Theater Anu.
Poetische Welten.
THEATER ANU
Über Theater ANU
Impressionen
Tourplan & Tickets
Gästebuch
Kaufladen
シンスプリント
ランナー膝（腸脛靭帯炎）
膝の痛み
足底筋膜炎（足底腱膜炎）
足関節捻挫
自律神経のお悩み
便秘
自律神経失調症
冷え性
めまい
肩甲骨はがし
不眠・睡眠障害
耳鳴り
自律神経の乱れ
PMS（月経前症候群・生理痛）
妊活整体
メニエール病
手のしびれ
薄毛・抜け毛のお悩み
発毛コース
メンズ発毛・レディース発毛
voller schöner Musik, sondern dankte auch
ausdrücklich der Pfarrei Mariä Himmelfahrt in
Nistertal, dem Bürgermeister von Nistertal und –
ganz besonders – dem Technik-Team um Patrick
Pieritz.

========

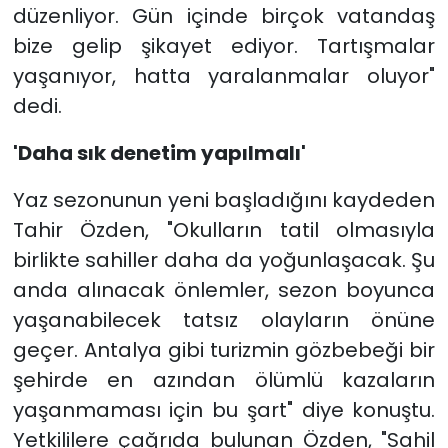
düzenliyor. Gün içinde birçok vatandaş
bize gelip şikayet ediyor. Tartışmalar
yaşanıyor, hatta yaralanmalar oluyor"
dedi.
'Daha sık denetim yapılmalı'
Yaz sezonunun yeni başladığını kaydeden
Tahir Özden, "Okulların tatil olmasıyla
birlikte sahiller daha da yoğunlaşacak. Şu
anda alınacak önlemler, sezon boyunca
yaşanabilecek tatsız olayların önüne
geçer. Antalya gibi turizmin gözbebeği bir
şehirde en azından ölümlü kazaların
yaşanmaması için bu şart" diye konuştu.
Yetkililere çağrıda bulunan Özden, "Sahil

========

Directions — Each line in the records above that contains the word "Özden" must be copied.

Solution to the exercise —
Tahir Özden, "Okulların tatil olmasıyla
Yetkililere çağrıda bulunan Özden, "Sahil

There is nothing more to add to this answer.